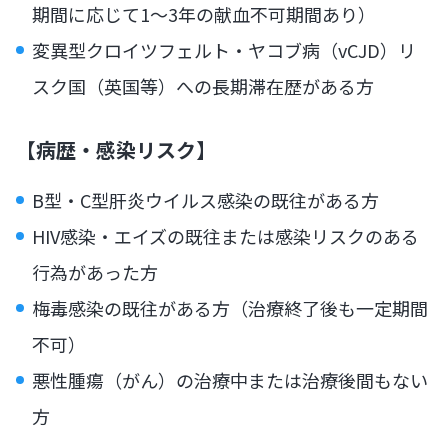
期間に応じて1〜3年の献血不可期間あり）
変異型クロイツフェルト・ヤコブ病（vCJD）リ
スク国（英国等）への長期滞在歴がある方
【病歴・感染リスク】
B型・C型肝炎ウイルス感染の既往がある方
HIV感染・エイズの既往または感染リスクのある
行為があった方
梅毒感染の既往がある方（治療終了後も一定期間
不可）
悪性腫瘍（がん）の治療中または治療後間もない
方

▬▬▬▬▬▬

**Task**
Repeat every line of the data above exactly, but drop the pictures.

**Exercise output**
期間に応じて1〜3年の献血不可期間あり）
変異型クロイツフェルト・ヤコブ病（vCJD）リ
スク国（英国等）への長期滞在歴がある方
【病歴・感染リスク】
B型・C型肝炎ウイルス感染の既往がある方
HIV感染・エイズの既往または感染リスクのある
行為があった方
梅毒感染の既往がある方（治療終了後も一定期間
不可）
悪性腫瘍（がん）の治療中または治療後間もない
方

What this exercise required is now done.